--- Supplied records ---
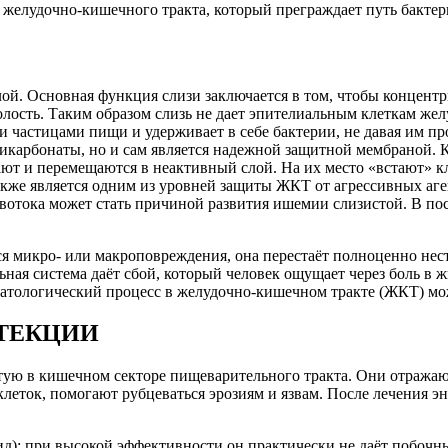
 желудочно-кишечного тракта, который преграждает путь бактер
ой. Основная функция слизи заключается в том, чтобы концентр
лость. Таким образом слизь не дает эпителиальным клеткам желу
частицами пищи и удерживает в себе бактерии, не давая им пр
 бикарбонаты, но и сам является надежной защитной мембраной. 
ают и перемещаются в неактивный слой. На их место «встают» к
кже является одним из уровней защиты ЖКТ от агрессивных аген
тока может стать причиной развития ишемии слизистой. В пос
ся микро- или макроповреждения, она перестаёт полноценно не
 система даёт сбой, который человек ощущает через боль в живо
патологический процесс в желудочно-кишечном тракте (ЖКТ) мо
ОТЕКЦИИ
тую в кишечном секторе пищеварительного тракта. Они отражаю
леток, помогают рубцеваться эрозиям и язвам. После лечения э
д): при высокой эффективности он практически не даёт побочн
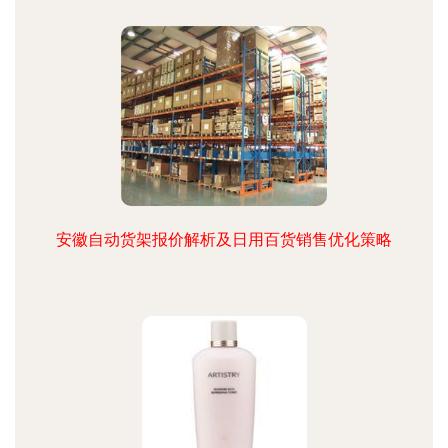
安徽自动货架报价解析及日用百货销售优化策略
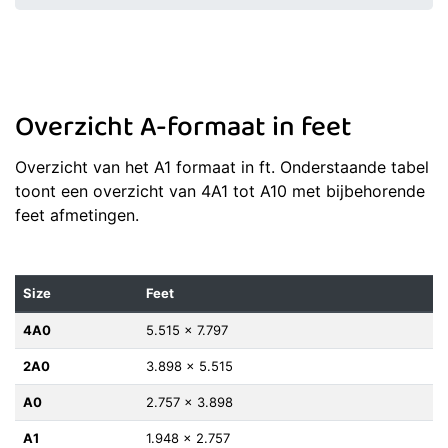
Overzicht A-formaat in feet
Overzicht van het A1 formaat in ft. Onderstaande tabel
toont een overzicht van 4A1 tot A10 met bijbehorende
feet afmetingen.
Size
Feet
4A0
5.515 x 7.797
2A0
3.898 x 5.515
A0
2.757 x 3.898
A1
1.948 x 2.757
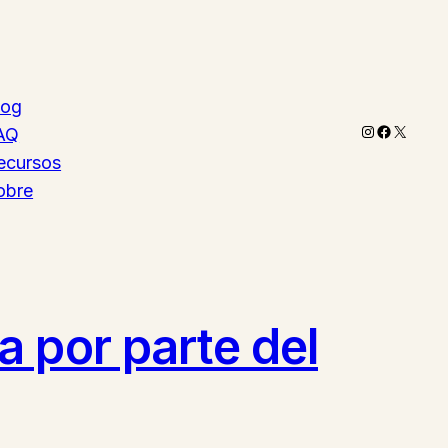
log
Instagram
Faceboo
X
AQ
ecursos
obre
 por parte del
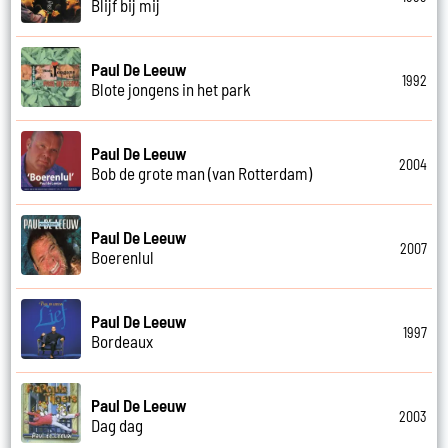
Blijf bij mij
Paul De Leeuw
1992
Blote jongens in het park
Paul De Leeuw
2004
Bob de grote man (van Rotterdam)
Paul De Leeuw
2007
Boerenlul
Paul De Leeuw
1997
Bordeaux
Paul De Leeuw
2003
Dag dag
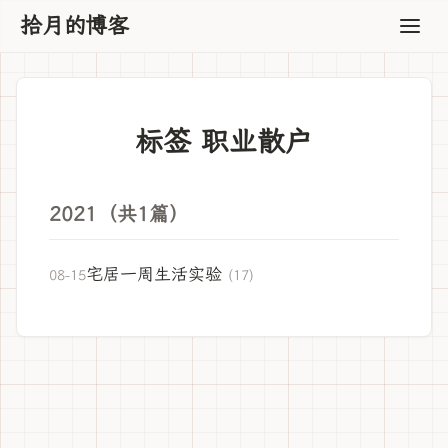
拾月的博客
标签 职业散户
2021（共1篇）
宅居一周生活实验
08-15
(17)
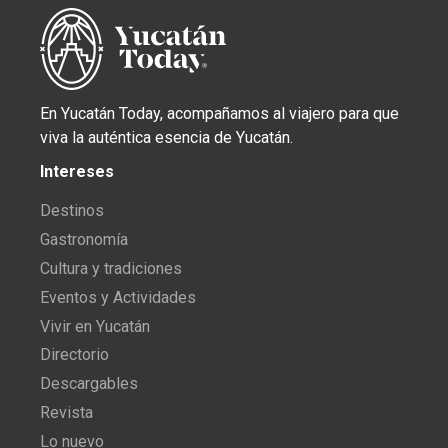
En Yucatán Today, acompañamos al viajero para que
viva la auténtica esencia de Yucatán.
Intereses
Destinos
Gastronomía
Cultura y tradiciones
Eventos y Actividades
Vivir en Yucatán
Directorio
Descargables
Revista
Lo nuevo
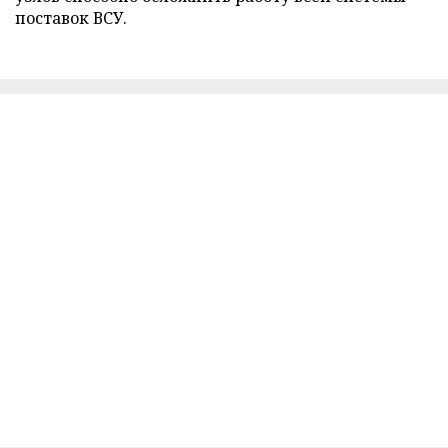
поставок ВСУ.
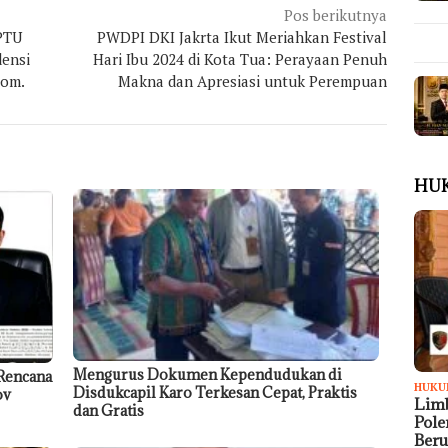
Pos berikutnya
IPTU
PWDPI DKI Jakrta Ikut Meriahkan Festival
ensi
Hari Ibu 2024 di Kota Tua: Perayaan Penuh
Com.
Makna dan Apresiasi untuk Perempuan
HU
Mengurus Dokumen Kependudukan di
Rencana
HUKU
Disdukcapil Karo Terkesan Cepat, Praktis
ov
Limb
dan Gratis
Pol
Ber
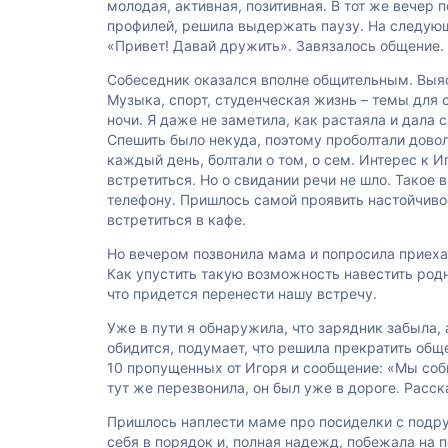
молодая, активная, позитивная. В тот же вечер
профилей, решила выдержать паузу. На следующ
«Привет! Давай дружить». Завязалось общение.
Собеседник оказался вполне общительным. Выясн
Музыка, спорт, студенческая жизнь – темы для
ночи. Я даже не заметила, как растаяла и дала
Спешить было некуда, поэтому проболтали довол
каждый день, болтали о том, о сем. Интерес к И
встретиться. Но о свидании речи не шло. Такое 
телефону. Пришлось самой проявить настойчиво
встретиться в кафе.
Но вечером позвонила мама и попросила приехат
Как упустить такую возможность навестить род
что придется перенести нашу встречу.
Уже в пути я обнаружила, что зарядник забыла, 
обидится, подумает, что решила прекратить об
10 пропущенных от Игоря и сообщение: «Мы соби
тут же перезвонила, он был уже в дороге. Расск
Пришлось наплести маме про посиделки с подру
себя в порядок и, полная надежд, побежала на 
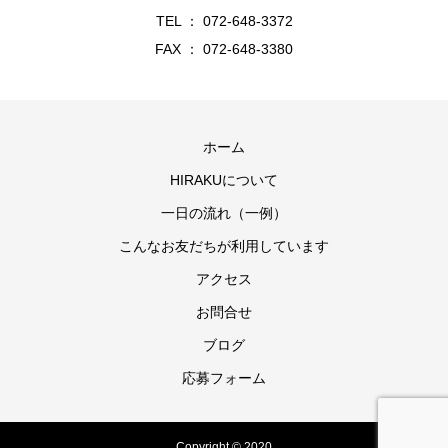
TEL ： 072-648-3372
FAX ： 072-648-3380
ホーム
HIRAKUについて
一日の流れ（一例）
こんなお友だちが利用しています
アクセス
お問合せ
ブログ
応募フォーム
Copyright © 2020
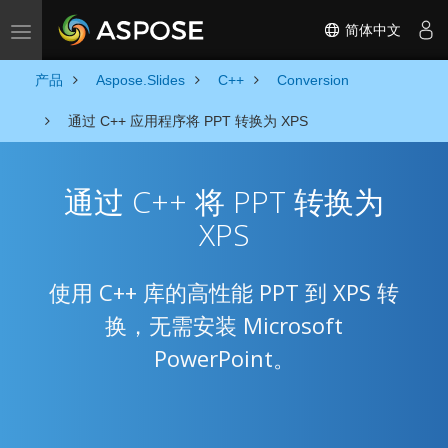
简体中文
Toggle navigation
产品
Aspose.Slides
C++
Conversion
通过 C++ 应用程序将 PPT 转换为 XPS
通过 C++ 将 PPT 转换为
XPS
使用 C++ 库的高性能 PPT 到 XPS 转
换，无需安装 Microsoft
PowerPoint。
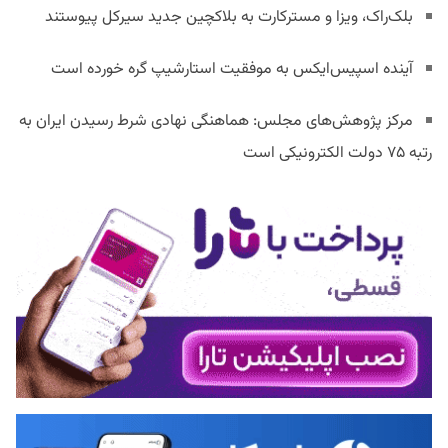
بلک‌راک، ویزا و مسترکارت به بلاکچین جدید سیرکل پیوستند
آینده اسپیس‌ایکس به موفقیت استارشیپ گره خورده است
مرکز پژوهش‌های مجلس: هماهنگی نهادی شرط رسیدن ایران به
رتبه ۷۵ دولت الکترونیکی است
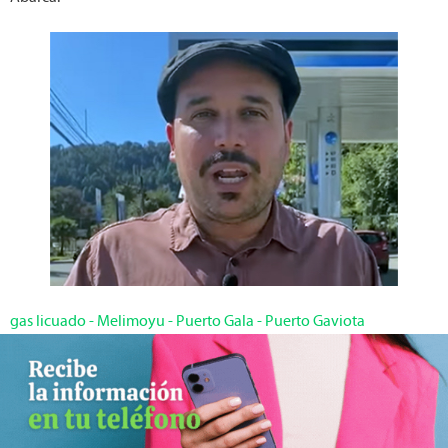
gas licuado
-
Melimoyu
-
Puerto Gala
-
Puerto Gaviota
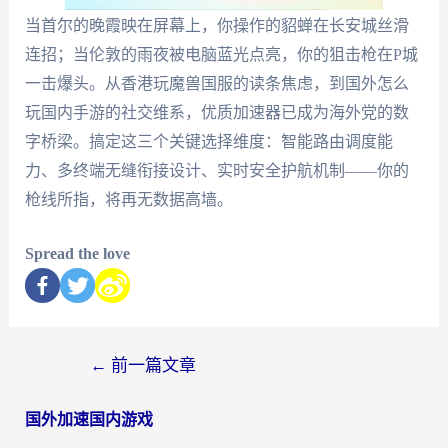
当首尔的晚霞映在屏幕上，你操作的貂蝉在长安城丝滑
连招；当伦敦的雨夜被电脑蓝光点亮，你的狙击枪在P城
一击爆头。从香港玩魔兽国服的读条焦虑，到国外怎么
玩国内手游的社交维系，优质加速器已成为海外党的数
字桥梁。搞定这三个关键选择维度：智能路由调度能
力、多终端无缝衔接设计、实时安全护航机制——你的
枪线所指，将再无数据高墙。
Spread the love
←
前一篇文章
国外加速国内游戏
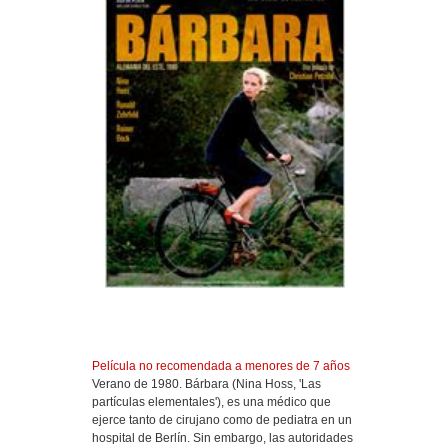
Película no recomendada a menores de 7 años
Verano de 1980. Bárbara (Nina Hoss, 'Las
partículas elementales'), es una médico que
ejerce tanto de cirujano como de pediatra en un
hospital de Berlín. Sin embargo, las autoridades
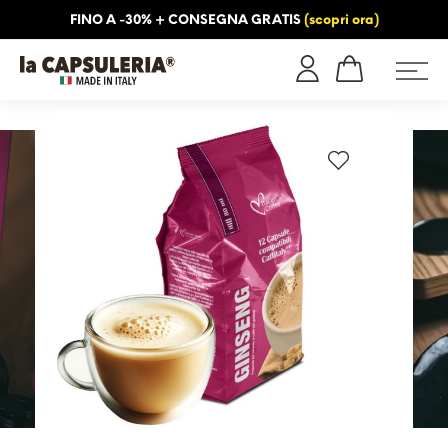
FINO A -30% + CONSEGNA GRATIS
(scopri ora)
NFORMAZIONI
BLOG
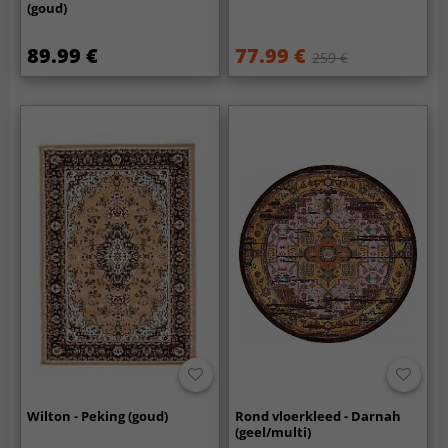
(goud)
89.99 €
77.99 €
259 €
Wilton - Peking (goud)
Rond vloerkleed - Darnah
(geel/multi)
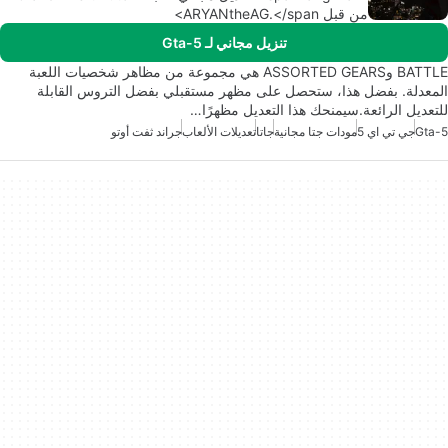
من قبل ARYANtheAG.</span>
تنزيل مجاني لـ Gta-5
BATTLE وASSORTED GEARS هي مجموعة من مظاهر شخصيات اللعبة
المعدلة. بفضل هذا، ستحصل على مظهر مستقبلي بفضل التروس القابلة
للتعديل الرائعة.سيمنحك هذا التعديل مظهرًا…
Gta-5
جي تي اي 5
مودات جتا مجانية
جاتا
تعديلات الألعاب
جراند ثفت أوتو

--- Task item ---
Read the entries above, then pull out the lines that include "даёт".

--- Exercise answer ---
 система даёт сбой, который человек ощущает через боль в живо
д): при высокой эффективности он практически не даёт побочн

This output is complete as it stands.